**WORK REQUIRED:** Return only the stretch of the material below that begins with the line containing "Accessibility (95, 950)" and ends with the line containing "Privacy (162, 950)", exactly; both of those lines belong to it.

**MATERIAL PROVIDED:**
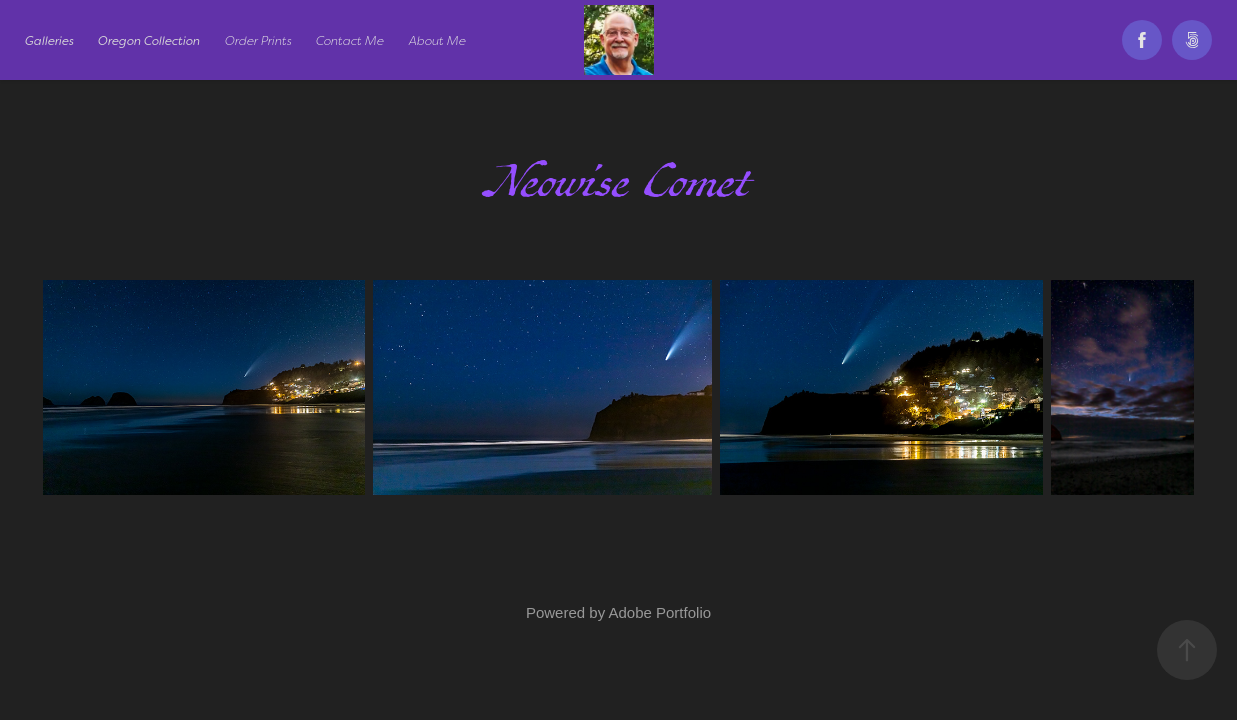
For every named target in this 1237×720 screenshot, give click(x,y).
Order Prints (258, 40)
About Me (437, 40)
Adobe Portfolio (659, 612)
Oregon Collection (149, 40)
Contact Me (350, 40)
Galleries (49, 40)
...
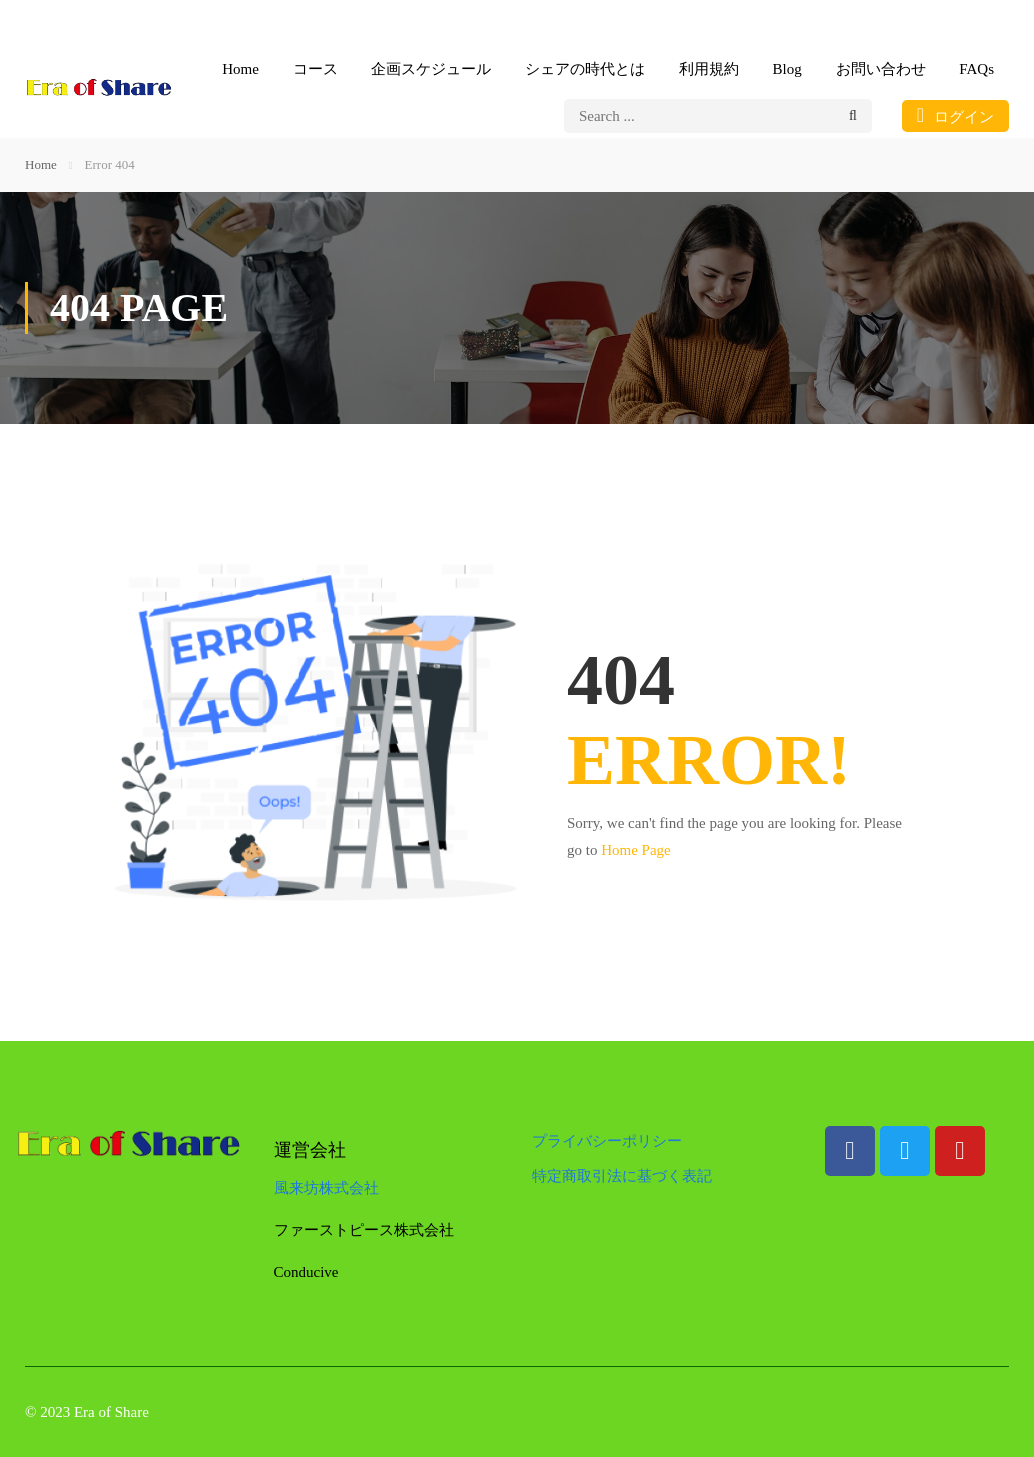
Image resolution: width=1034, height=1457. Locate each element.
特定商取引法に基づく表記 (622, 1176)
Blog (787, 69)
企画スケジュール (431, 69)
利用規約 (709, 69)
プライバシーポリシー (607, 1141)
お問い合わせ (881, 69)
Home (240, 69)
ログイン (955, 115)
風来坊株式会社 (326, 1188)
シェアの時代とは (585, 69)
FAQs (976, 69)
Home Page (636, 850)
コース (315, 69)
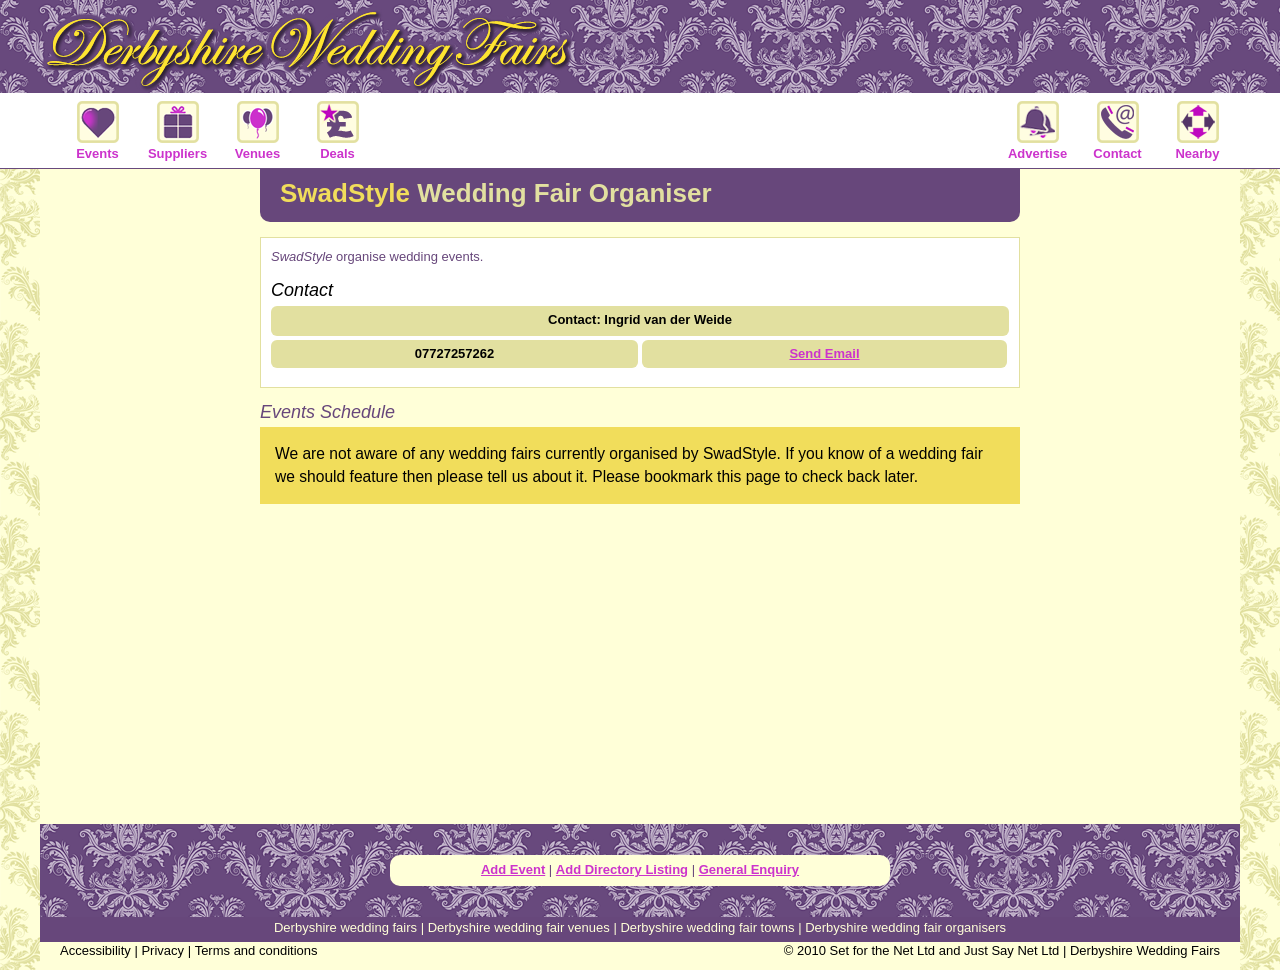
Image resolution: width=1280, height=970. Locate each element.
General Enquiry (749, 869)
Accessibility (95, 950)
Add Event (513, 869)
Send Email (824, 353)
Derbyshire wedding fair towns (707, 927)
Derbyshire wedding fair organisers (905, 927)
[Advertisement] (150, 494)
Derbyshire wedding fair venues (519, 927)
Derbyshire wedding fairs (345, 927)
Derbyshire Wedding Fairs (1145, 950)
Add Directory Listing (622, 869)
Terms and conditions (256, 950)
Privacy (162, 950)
---
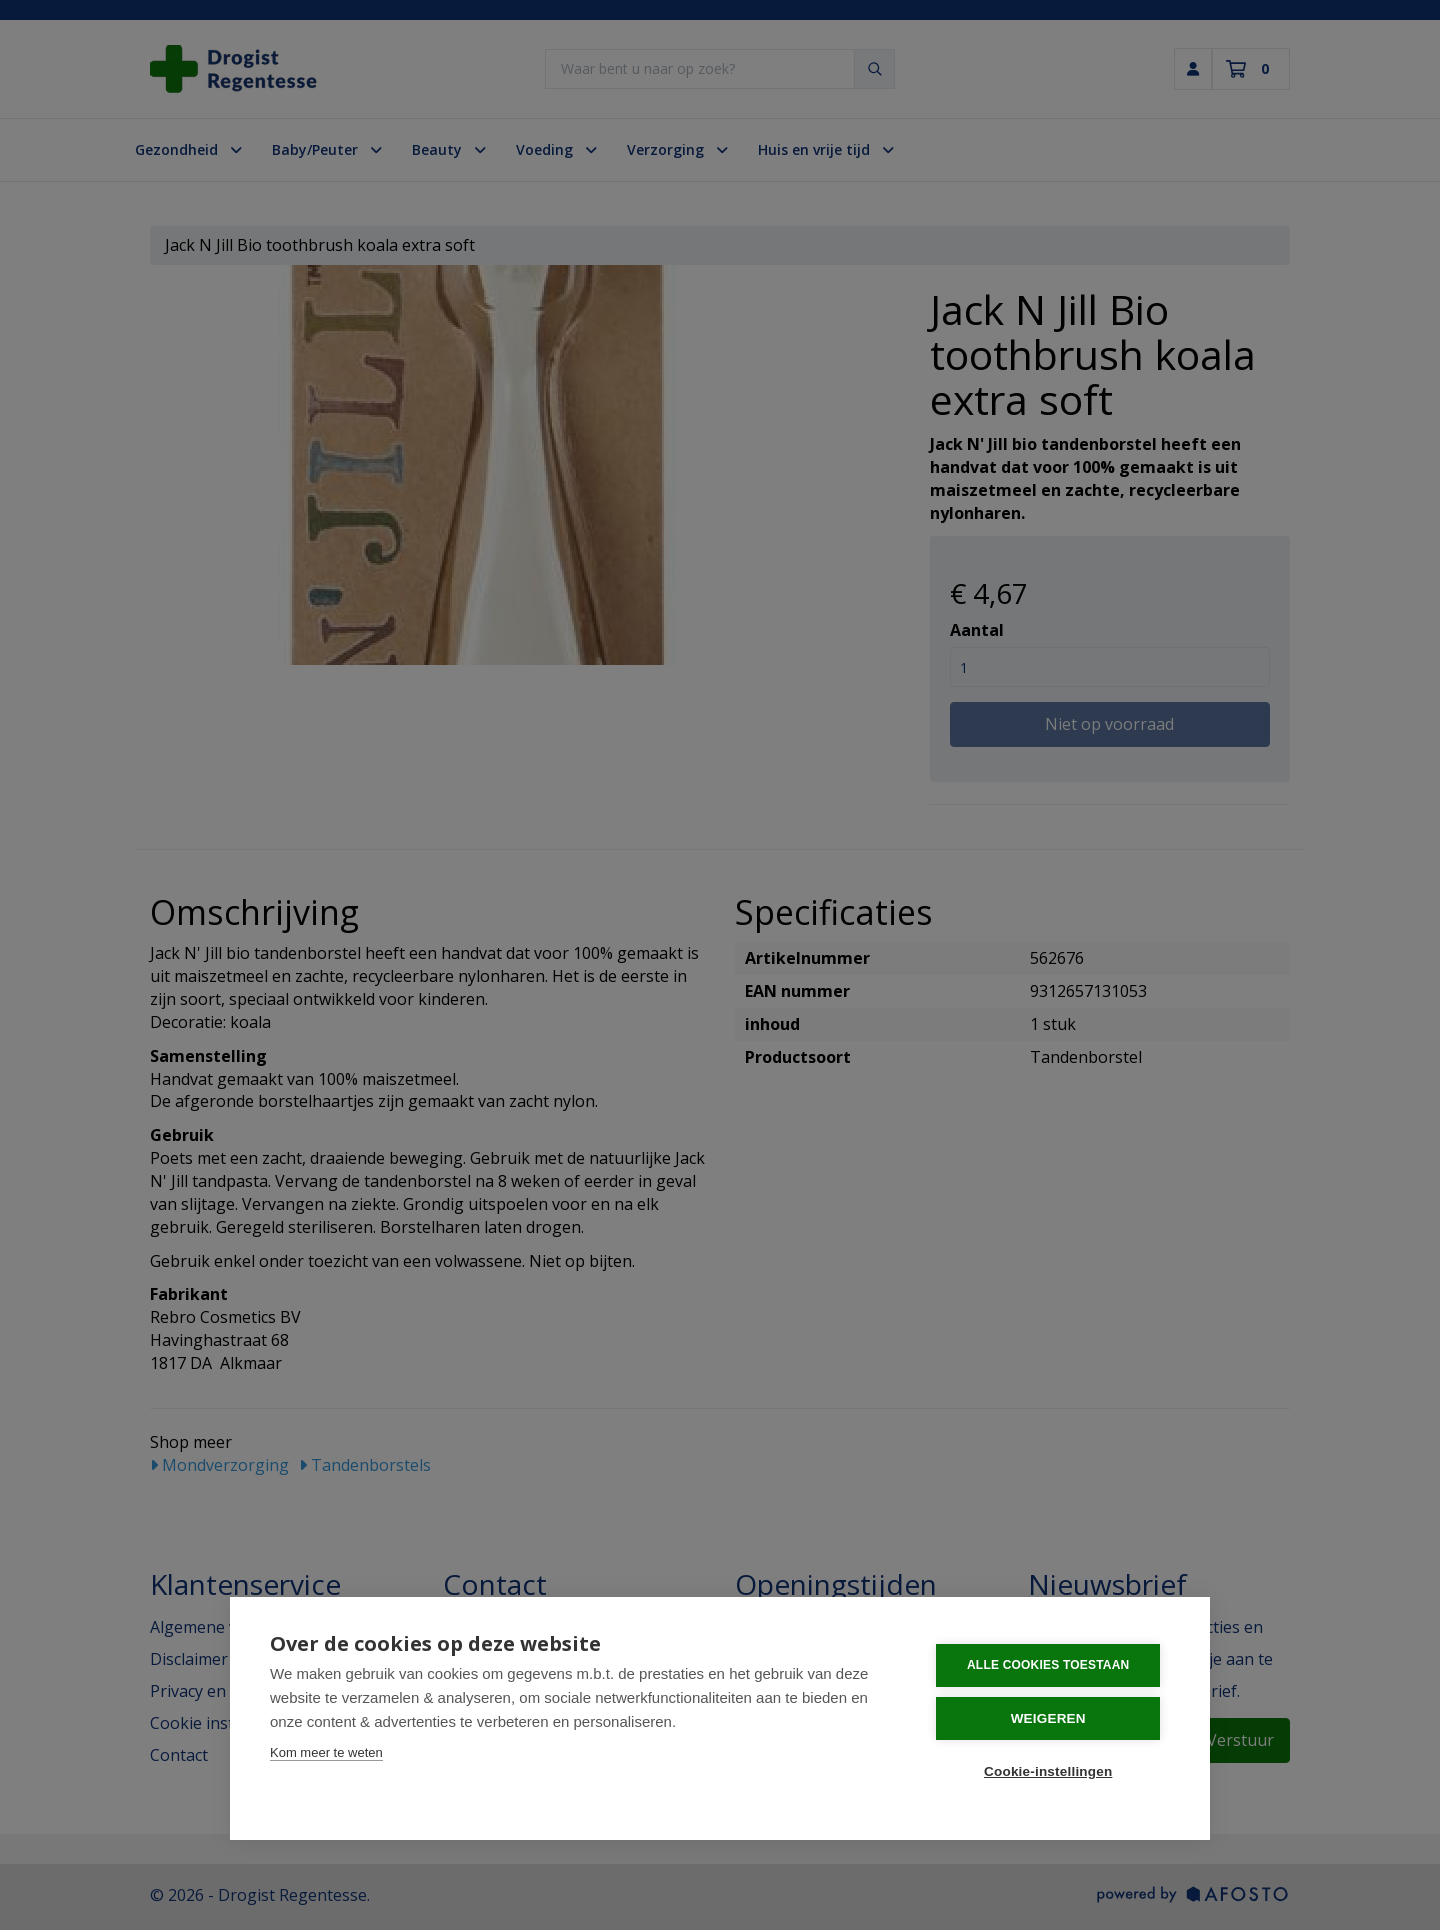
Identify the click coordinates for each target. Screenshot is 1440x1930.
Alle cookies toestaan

**ANSWER TO THE EXERCISE:**
Accessibility (95, 950)
Add Event (513, 869)
Send Email (824, 353)
Derbyshire wedding fair towns (707, 927)
Derbyshire wedding fair organisers (905, 927)
[Advertisement] (150, 494)
Derbyshire wedding fair venues (519, 927)
Derbyshire wedding fairs (345, 927)
Derbyshire Wedding Fairs (1145, 950)
Add Directory Listing (622, 869)
Terms and conditions (256, 950)
Privacy (162, 950)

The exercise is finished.